Howard Romp - projects

Below are some general themes Howard explored throughout his career. They were not entirely discrete; they often overlapped and inter-mingled.


Howard started making art works based on shop windows whilst still at Camberwell School of Art. They seemed to him to encapsulate current urban culture. Some windows were so tightly packed with boxes and bottles that they seemed analogous to Cubist painting. He later became interested in the implied drama between mannequin, window dressers and passers-by.


The 1960s saw the start in the massive growth in road transport and its contribution to the human environment. Howard has made many works that used traffic, motor vehicles and life on the road generally to express a wide range of ideas as well as simply celebrating the ‘beauty’ of the mechanized world.


We are in or on our machines. We become part of them. They are the world we inhabit and we cannot escape. Howard made many works and devised performances on this theme. Our abuse of our home, the planet Earth, is always implicit in this work.


A questioning thread about existence runs throughout Howard’s work. Starting with themes found in mythology, this on-going project developed into a constant wish to present himself as a sentient, wondering being locked inside an incomprehensible existence.


He made many collages from flattened packaging, which led to large canvases on this theme. He made works that played with patterns of light and shade in the urban environment, imagining life in a box or in a packaged and compartmentalized world. Several performances grew out of all this. Ecological concerns are, again, always present.


Cooling towers are things of beauty, which can convey monumental ideas. Howard has used these towers to develop and express his continual quest to comprehend the human situation. The shadows of steam on their sides seem like our faint perception of what is actual reality, whereas the really real floats above in their cloudy emissions. Some, resulting work was two dimensional, other in relief, all leading to a performance about a climber, who upon reaching the cloudy height above the tower, falls to his certain death.


A name coined by Howard for his small assemblages made from everyday bits and pieces found in the home and workshop. They are often comments about the process of making art: disparate items brought together to make a never formerly existing artefact with its own incorruptible integrity. He has fun with this, but not without solemn intention! Performances took place with the objects being the real characters in the play with the actors accommodating their needs.


This most recently manifested theme represents years of using ideas arising from many years of camping holidays. Still, Howard is at pains to maintain loyalty to his life-long theme of ‘Who am I, what am I?’. The tent: a temporary habitation while we knock about seeing the sights. Some say our bodies are temporary accommodation, while on this Earth, for our souls. Discuss!

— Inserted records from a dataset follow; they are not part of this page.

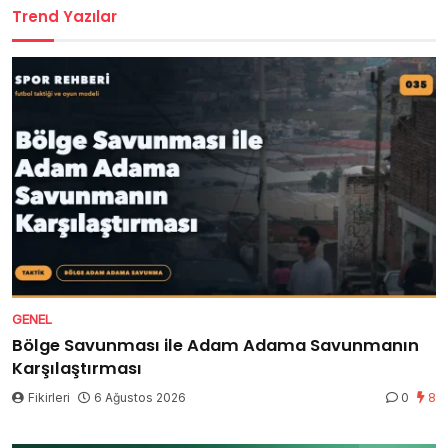
Trend Yazılar
GENEL
Bölge Savunması ile Adam Adama Savunmanın
Karşılaştırması
Fikirleri
6 Ağustos 2026
0
8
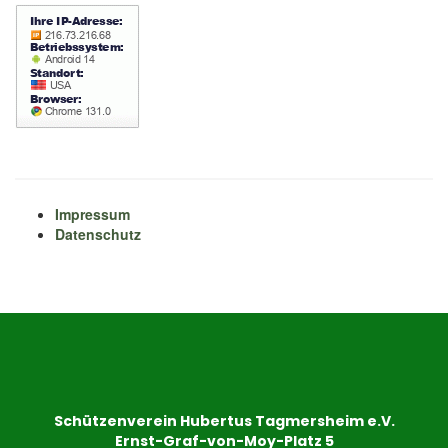
Impressum
Datenschutz
Schützenverein Hubertus Tagmersheim e.V.
Ernst-Graf-von-Moy-Platz 5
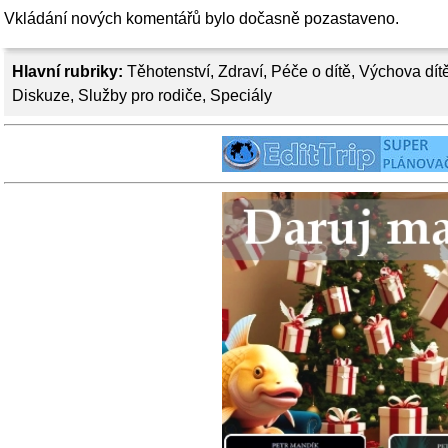
Vkládání nových komentářů bylo dočasně pozastaveno.
Hlavní rubriky:
Těhotenství
,
Zdraví
,
Péče o dítě
,
Výchova dít
Diskuze
,
Služby pro rodiče
,
Speciály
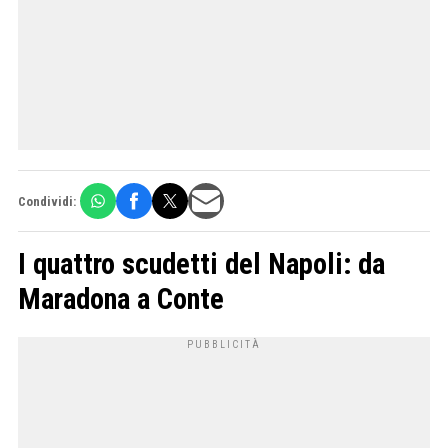
Condividi:
I quattro scudetti del Napoli: da
Maradona a Conte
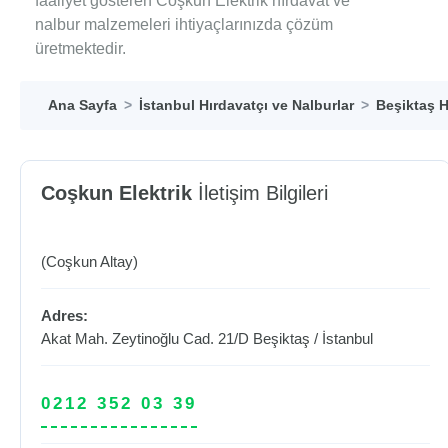
faaliyet gösteren Coşkun Elektrik hırdavat ve
nalbur malzemeleri ihtiyaçlarınızda çözüm
üretmektedir.
Ana Sayfa
İstanbul Hırdavatçı ve Nalburlar
Beşiktaş H
Coşkun Elektrik
İletişim Bilgileri
(Coşkun Altay)
Adres:
Akat Mah. Zeytinoğlu Cad. 21/D
Beşiktaş
/
İstanbul
0212 352 03 39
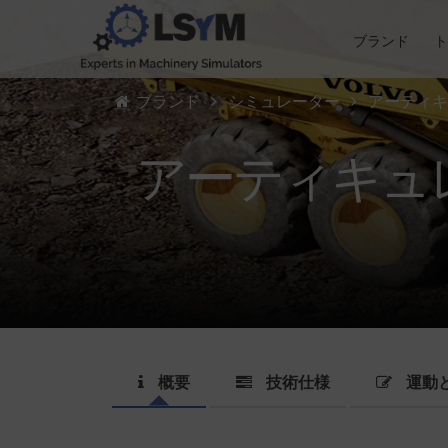
ブランド
ブランド
シミュレーター
アーティキ
アーティキュ
概要
技術仕様
運動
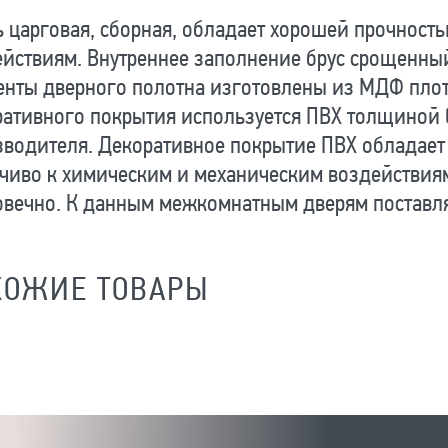
 царговая, сборная, обладает хорошей прочност
йствиям. Внутреннее заполнение брус срощенны
нты дверного полотна изготовлены из МДФ плотно
ативного покрытия используется ПВХ толщиной 0
водителя. Декоративное покрытие ПВХ обладает
чиво к химическим и механическим воздействиям
овечно. К данным межкомнатным дверям поставля
ХОЖИЕ ТОВАРЫ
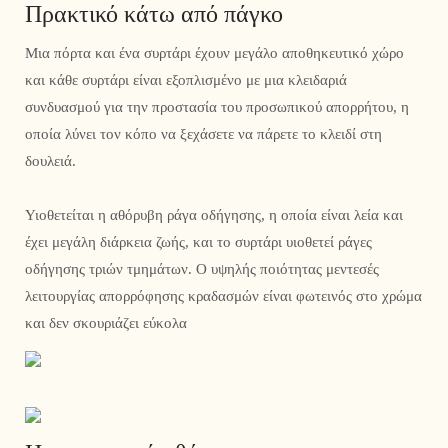
Πρακτικό κάτω από πάγκο
Μια πόρτα και ένα συρτάρι έχουν μεγάλο αποθηκευτικό χώρο
και κάθε συρτάρι είναι εξοπλισμένο με μια κλειδαριά
συνδυασμού για την προστασία του προσωπικού απορρήτου, η
οποία λύνει τον κόπο να ξεχάσετε να πάρετε το κλειδί στη
δουλειά.
Υιοθετείται η αθόρυβη ράγα οδήγησης, η οποία είναι λεία και
έχει μεγάλη διάρκεια ζωής, και το συρτάρι υιοθετεί ράγες
οδήγησης τριών τμημάτων. Ο υψηλής ποιότητας μεντεσές
λειτουργίας απορρόφησης κραδασμών είναι φωτεινός στο χρώμα
και δεν σκουριάζει εύκολα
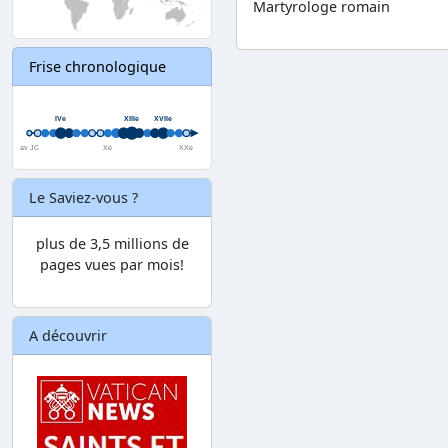
Martyrologe romain
Frise chronologique
Le Saviez-vous ?
plus de 3,5 millions de
pages vues par mois!
A découvrir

From 2011 Howard has become more interested his relationship with objects, found, or in everyday use. He has been exploring how different, contrasting processes can play off each other within the same artwork in order to convey sentiments about these objects. He is using drawings, colour studies, photographs and plaster casts (of the objects' impressions in clay). These are often all suspended on an unlikely object itself (e.g. a compact disc storage tower).


Throughout Howard’s career, he has devised performances, which hare usually related to his own visual art work. This approach was originally developed in the 70s when he undertook an experimental, educational project ‘Tableaux Vivants’ at the Cockpit Arts Workshop, and the Tate Gallery, London. Famous paintings were explored by building installations and performing within them.


The Industry of Pleasure: Holiday camps and all the industrial plant the has to support them.
Aero Clubs: Model craft, gliders and ancient planes in an interior, confined space.
Sleeping at The Television: We often sleep in front of the TV after our tea and cake.